►

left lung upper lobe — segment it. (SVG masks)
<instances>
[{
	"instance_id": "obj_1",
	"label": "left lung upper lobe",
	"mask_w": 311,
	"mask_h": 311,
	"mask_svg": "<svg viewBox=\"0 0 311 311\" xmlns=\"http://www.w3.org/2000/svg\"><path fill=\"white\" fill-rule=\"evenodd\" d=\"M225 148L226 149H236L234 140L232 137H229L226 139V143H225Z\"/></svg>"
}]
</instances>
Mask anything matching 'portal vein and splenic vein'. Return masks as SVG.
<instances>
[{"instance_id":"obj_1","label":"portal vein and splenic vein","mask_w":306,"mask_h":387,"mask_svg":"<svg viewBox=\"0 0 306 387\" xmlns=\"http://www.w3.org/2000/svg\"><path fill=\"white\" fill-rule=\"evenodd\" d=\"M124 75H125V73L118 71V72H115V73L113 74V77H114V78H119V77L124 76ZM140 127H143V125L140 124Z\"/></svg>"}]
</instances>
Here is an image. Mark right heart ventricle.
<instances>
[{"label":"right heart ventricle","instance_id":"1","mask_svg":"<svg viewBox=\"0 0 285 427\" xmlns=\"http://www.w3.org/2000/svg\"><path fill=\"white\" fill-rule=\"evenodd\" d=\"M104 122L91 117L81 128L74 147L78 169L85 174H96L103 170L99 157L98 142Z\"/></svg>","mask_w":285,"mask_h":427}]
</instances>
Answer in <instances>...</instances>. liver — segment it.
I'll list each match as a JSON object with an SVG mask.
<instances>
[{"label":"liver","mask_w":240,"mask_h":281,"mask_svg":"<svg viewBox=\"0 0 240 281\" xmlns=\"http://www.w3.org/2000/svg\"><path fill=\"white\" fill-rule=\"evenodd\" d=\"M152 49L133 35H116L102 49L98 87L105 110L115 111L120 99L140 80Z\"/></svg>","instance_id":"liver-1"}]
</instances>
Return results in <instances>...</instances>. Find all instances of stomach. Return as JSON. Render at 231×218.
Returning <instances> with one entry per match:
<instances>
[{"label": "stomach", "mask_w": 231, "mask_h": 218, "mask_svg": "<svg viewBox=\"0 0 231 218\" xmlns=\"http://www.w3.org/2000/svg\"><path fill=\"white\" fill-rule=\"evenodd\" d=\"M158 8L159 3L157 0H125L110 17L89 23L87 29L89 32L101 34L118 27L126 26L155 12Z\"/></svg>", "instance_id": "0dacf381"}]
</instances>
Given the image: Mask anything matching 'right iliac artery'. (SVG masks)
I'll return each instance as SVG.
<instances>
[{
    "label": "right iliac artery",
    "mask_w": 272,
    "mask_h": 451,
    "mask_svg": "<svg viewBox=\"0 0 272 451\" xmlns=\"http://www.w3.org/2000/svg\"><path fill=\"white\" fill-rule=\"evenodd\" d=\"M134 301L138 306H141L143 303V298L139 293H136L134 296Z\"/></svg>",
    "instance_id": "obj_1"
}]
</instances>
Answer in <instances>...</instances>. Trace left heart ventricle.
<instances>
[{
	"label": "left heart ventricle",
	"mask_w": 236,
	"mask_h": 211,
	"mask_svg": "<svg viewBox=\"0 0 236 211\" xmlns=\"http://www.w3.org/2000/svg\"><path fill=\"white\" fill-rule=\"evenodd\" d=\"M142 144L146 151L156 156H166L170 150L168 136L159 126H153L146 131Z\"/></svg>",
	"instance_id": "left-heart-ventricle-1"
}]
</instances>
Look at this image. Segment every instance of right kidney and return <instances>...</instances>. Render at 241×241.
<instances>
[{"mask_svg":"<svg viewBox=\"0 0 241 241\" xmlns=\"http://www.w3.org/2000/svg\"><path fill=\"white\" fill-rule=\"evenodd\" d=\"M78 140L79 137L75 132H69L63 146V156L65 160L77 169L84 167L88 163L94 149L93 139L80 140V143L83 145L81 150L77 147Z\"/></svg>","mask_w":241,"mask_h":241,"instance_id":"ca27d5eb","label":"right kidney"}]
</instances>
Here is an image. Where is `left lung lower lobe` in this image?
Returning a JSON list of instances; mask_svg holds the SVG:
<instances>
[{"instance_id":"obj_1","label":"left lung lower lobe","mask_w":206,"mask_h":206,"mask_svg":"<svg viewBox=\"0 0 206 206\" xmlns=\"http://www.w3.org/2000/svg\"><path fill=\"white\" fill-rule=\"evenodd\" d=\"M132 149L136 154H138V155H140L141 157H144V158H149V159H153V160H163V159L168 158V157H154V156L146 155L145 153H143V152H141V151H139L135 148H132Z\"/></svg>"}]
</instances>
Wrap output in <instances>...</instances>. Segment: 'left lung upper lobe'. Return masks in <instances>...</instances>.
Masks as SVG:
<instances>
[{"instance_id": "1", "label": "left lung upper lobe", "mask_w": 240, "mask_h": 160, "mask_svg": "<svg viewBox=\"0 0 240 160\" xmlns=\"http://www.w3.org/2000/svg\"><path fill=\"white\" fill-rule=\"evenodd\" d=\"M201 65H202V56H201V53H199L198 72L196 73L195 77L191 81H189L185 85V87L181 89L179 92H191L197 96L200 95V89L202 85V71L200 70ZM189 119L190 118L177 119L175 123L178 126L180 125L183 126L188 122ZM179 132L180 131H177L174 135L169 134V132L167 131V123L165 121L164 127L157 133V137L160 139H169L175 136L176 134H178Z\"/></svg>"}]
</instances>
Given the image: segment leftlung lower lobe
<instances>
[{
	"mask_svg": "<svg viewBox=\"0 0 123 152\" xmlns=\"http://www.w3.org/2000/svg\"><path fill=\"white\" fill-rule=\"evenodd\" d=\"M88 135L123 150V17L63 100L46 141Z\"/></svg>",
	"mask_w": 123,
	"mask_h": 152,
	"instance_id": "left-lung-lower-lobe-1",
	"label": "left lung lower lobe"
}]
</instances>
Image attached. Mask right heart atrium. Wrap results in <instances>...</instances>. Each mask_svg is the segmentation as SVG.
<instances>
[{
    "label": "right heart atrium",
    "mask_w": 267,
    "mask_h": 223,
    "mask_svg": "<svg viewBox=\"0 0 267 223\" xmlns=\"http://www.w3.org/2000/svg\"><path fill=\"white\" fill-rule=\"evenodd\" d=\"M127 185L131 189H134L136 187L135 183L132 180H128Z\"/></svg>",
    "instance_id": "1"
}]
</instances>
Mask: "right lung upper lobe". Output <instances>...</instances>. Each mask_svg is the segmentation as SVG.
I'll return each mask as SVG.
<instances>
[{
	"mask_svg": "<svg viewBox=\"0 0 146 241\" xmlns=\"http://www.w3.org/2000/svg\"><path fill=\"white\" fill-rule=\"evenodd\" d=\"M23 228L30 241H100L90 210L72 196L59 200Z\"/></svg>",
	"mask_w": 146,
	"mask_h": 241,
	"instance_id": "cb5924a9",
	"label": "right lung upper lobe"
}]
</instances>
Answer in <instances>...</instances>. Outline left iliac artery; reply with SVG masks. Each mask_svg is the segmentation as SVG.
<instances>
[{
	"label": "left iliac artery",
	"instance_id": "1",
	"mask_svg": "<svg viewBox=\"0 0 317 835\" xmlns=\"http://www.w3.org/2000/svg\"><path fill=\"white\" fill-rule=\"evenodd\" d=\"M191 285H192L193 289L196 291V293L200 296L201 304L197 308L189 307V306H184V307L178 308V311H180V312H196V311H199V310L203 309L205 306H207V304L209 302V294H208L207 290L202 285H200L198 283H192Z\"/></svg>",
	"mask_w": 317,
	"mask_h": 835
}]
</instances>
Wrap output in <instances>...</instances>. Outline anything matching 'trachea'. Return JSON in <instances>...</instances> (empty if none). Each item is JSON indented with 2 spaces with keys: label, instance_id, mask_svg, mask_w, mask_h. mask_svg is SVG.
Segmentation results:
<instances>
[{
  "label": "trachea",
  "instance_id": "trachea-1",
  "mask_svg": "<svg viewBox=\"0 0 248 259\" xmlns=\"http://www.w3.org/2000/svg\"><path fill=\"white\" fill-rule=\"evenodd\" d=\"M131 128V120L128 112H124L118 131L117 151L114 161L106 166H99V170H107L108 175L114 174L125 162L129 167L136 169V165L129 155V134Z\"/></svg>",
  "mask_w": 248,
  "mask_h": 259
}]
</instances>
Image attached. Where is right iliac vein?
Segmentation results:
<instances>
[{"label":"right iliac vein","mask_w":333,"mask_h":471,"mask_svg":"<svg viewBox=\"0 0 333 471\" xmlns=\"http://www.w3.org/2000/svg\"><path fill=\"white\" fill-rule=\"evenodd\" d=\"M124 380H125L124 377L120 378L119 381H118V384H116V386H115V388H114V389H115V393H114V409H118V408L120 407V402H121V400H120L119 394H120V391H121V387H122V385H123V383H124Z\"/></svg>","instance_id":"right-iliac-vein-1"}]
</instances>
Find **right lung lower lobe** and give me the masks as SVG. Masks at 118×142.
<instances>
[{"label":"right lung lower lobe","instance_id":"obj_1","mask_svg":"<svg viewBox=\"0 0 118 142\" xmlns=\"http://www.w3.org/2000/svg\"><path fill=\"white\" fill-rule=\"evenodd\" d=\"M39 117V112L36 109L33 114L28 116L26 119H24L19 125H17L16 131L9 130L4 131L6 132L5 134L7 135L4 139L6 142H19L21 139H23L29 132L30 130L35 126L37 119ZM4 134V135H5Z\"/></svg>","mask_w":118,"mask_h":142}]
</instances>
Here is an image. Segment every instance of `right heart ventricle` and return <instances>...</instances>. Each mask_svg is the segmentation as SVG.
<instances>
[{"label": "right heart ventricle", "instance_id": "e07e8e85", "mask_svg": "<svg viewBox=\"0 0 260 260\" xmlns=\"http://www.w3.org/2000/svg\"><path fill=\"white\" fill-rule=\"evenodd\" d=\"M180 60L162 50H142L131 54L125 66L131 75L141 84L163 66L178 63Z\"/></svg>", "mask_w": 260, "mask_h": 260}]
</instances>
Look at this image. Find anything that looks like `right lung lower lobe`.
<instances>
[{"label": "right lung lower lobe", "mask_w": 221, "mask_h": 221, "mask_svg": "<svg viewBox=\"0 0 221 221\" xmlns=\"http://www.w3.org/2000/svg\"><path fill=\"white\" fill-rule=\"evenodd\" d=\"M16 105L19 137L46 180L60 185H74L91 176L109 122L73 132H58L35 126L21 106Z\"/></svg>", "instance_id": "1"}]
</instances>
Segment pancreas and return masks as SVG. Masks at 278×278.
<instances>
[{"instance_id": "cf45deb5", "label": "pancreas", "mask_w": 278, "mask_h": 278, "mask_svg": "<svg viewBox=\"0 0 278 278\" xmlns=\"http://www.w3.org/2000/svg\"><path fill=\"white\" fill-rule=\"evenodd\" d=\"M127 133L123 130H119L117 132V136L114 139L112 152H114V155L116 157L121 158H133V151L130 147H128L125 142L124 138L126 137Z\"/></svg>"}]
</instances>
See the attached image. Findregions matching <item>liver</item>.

◄

• [PROBLEM REQUIREMENTS]
Exactly the lines from the one with "Segment pancreas and" through the final line of the entries are to be returned, both ends included.

• [ANSWER TO THIS TASK]
Segment pancreas and return masks as SVG. Masks at 278×278.
<instances>
[{"instance_id": "cf45deb5", "label": "pancreas", "mask_w": 278, "mask_h": 278, "mask_svg": "<svg viewBox=\"0 0 278 278\" xmlns=\"http://www.w3.org/2000/svg\"><path fill=\"white\" fill-rule=\"evenodd\" d=\"M127 133L123 130H119L117 132V136L114 139L112 152H114V155L116 157L121 158H133V151L130 147H128L125 142L124 138L126 137Z\"/></svg>"}]
</instances>
See the attached image. Findregions matching <item>liver</item>.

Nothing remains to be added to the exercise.